IMAGE: Otatara Bookshop stocks everything that students need.

Otatara Bookshop covers all text requirements, student stationery and corporate stationery for EIT. Though the location is officially Taradale, it is around two kms from the shopping centre, so it also stocks small ranges of fiction, gifts and lots of greeting cards.

  

Audrey is a wily negotiator on stationery prices.

“You have to fight for some of them,” she says. “We don’t make the mark-ups usual for bookstores and maintain that we are here for the students and I negotiate on that basis.”

She buys as much stock as possible when the ‘back to school’ promotional discounts are on offer. “I would buy more to get the good prices but we just don’t have the storage.” The bookshop size is only 150 sq m, so the lack of storage space is understandable.

  

IMAGE: Penny (left) and Audrey the smiling stationery price assassin

The bookshop sees lots of reps and keeps on top of new product. Some ordering is also done online.

The other full-time bookseller is text buyer Penny Geddis, who began as a part timer in 2000 – she originally came in to help with stocktake.

Penny had been doing all the usual post grad jobs after her BA from Massey in English Lit and Media studies; receptionist, telemarketer and working in student loans. But the gal just can’t help adding qualifications: an NZIM certificate in small business management from EIT and now she is currently finishing a diploma in creative writing from Whitireia.

Notice the similarity in surnames? Penny was hired by the previous manager as a retail assistant and her job grew to be full time. She became the store’s text buyer in 2006. So Otatara Bookshop is now a mother/daughter act that works really well – possibly because they have separate domains!

  

IMAGE: Students are one of the key markets for Otatara Bookshop.

Audrey is in charge, and the authority, on all things stationery. Penny was trained by the previous manager who taught her everything she knew about text books, to which she’s added her own attributes of analysing statistics on stock movement and a great memory for books and their covers.

Their work habits are different too - Audrey likes to get in an hour or so before the store opens to do paperwork while she is undisturbed. Penny stays after the shop has closed, dealing with orders and other chores.

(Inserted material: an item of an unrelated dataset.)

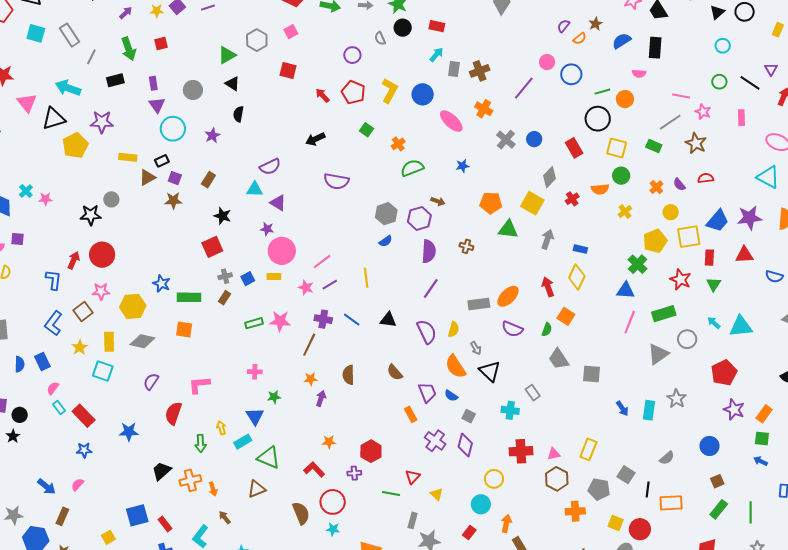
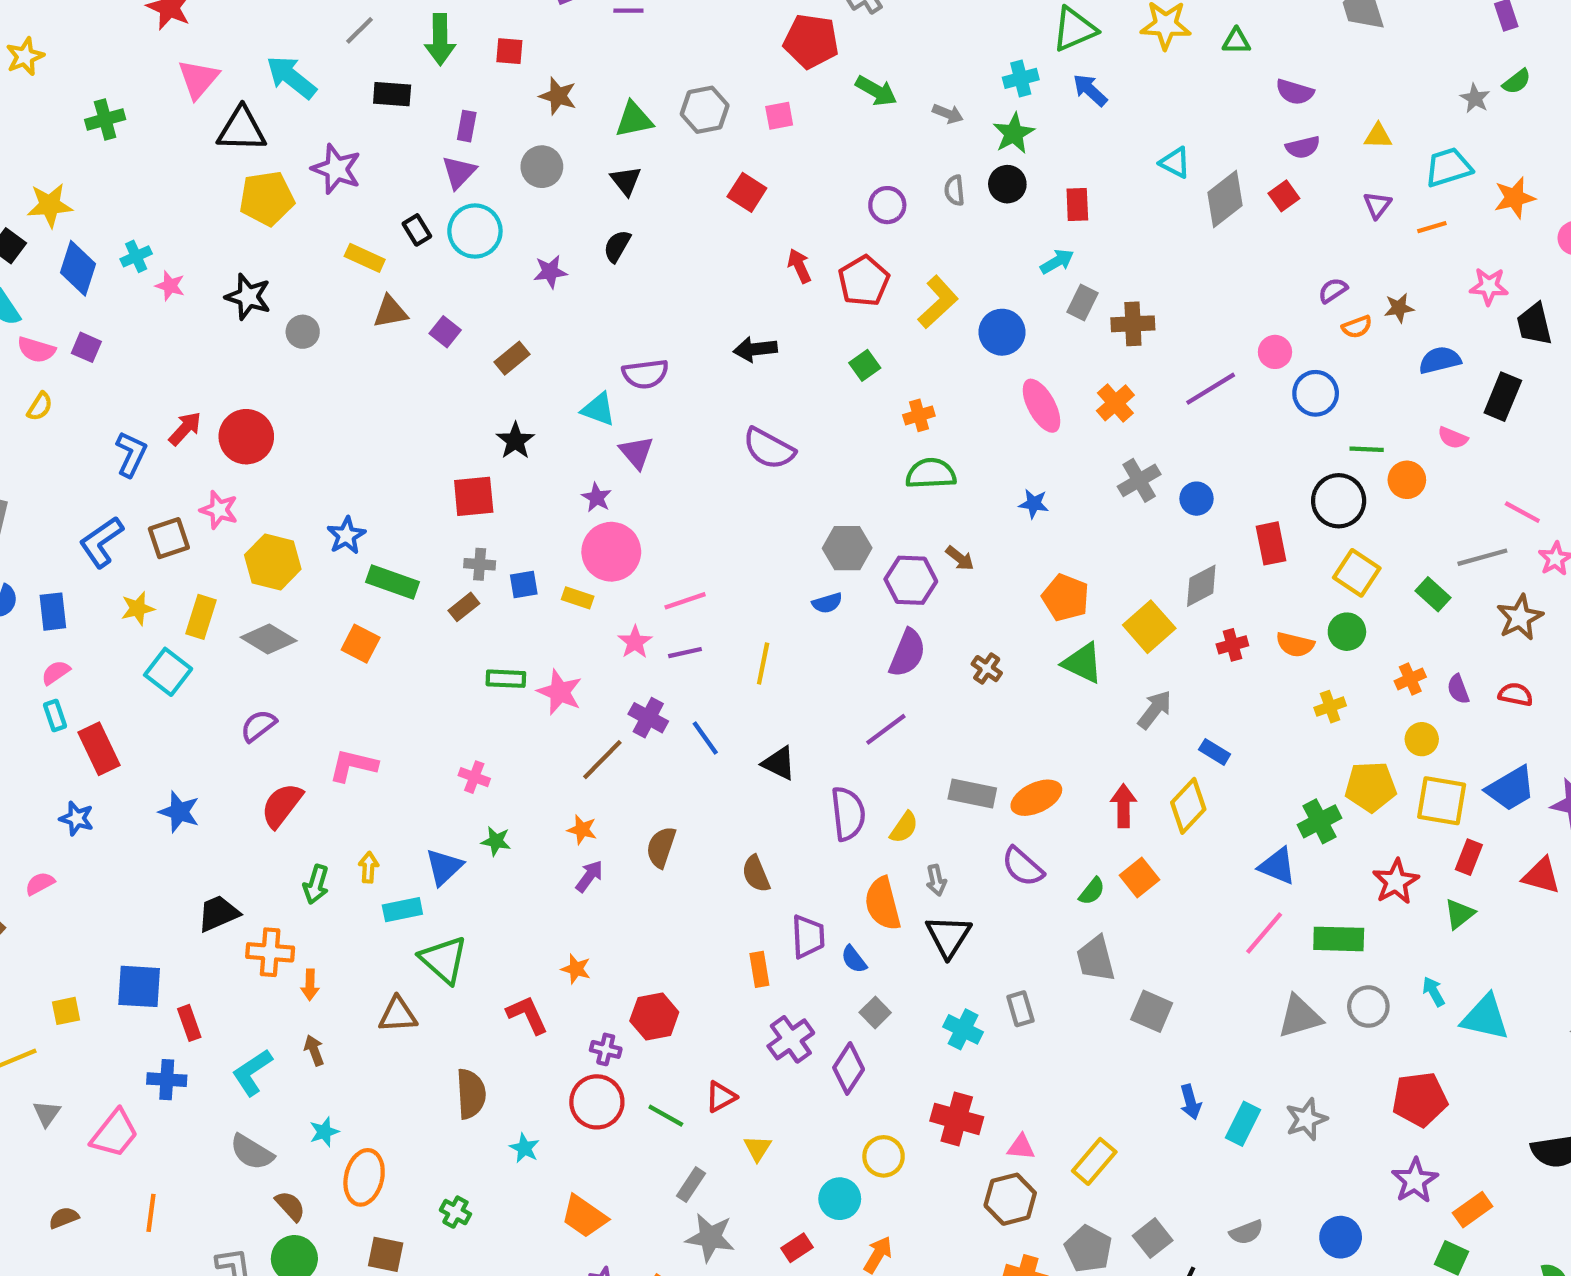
red rectangle: (437, 26) -> (1077, 204), turned 56
black rectangle: (162, 161) -> (417, 230), moved, turned 64
brown star: (173, 201) -> (558, 96), moved
black star: (91, 215) -> (248, 297), moved
red circle: (333, 502) -> (597, 1102), moved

There are a lot of email orders for Otatara’s wine science text and supporting books – students are discovering they have the cheapest prices!

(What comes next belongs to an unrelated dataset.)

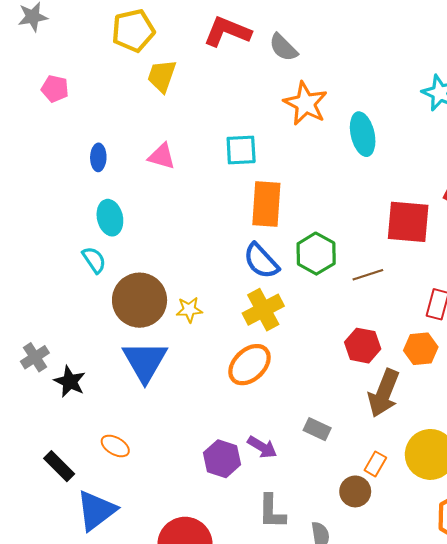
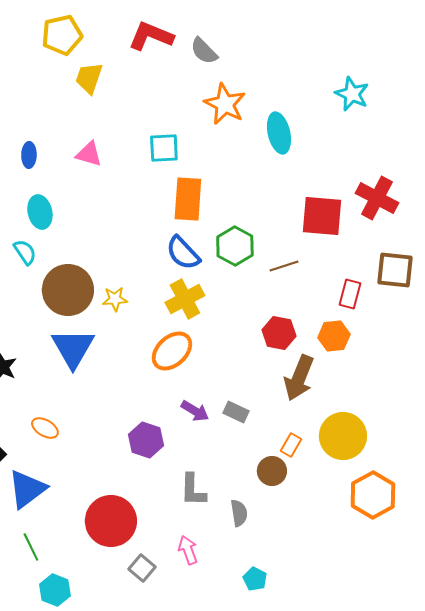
purple arrow: (262, 447) -> (195, 411), moved

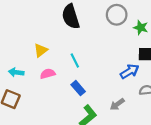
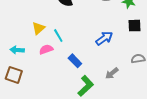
cyan line: (75, 61) -> (58, 36), moved
blue arrow: (130, 71) -> (104, 38), moved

Business students are also aware of a good deal and are the store’s biggest email order shoppers.

Penny is passionate about fiction and greeting cards, so she also does the buying for that area. Assisting Audrey and Penny is part timer Shirley Mitchell, and casuals Adrienne Frank and Jadene Heatherwick.

You will also find a great range of pens at Otatara: Penny has ‘a serious addiction’ and swears by her Pilot Jetstream, Audrey prefers a Pilot V7. “There are often cheers of delight when we convince a customer to purchase ‘our’ pen,” says Audrey.

  

The Otatara Bookshop building was “inherited” but is colourful with a forest green and blue walls. The ambience is cosy and well ordered, but it is pretty unlike a flashed up, brighly lit, main street store. Though with text prices cheaper than elsewhere, what is there to complain about?

But an expansion of bookshop effort might be asked of the Otatara team in the future: EIT and Gisborne’s Tairawhiti Polytechnic merged in January this year. Currently the institutions are in a delivery of change-over mode. Otatara Bookshop is already providing Tairawhiti students with their texts by internet mail order, and online web ordering should be available in 2012.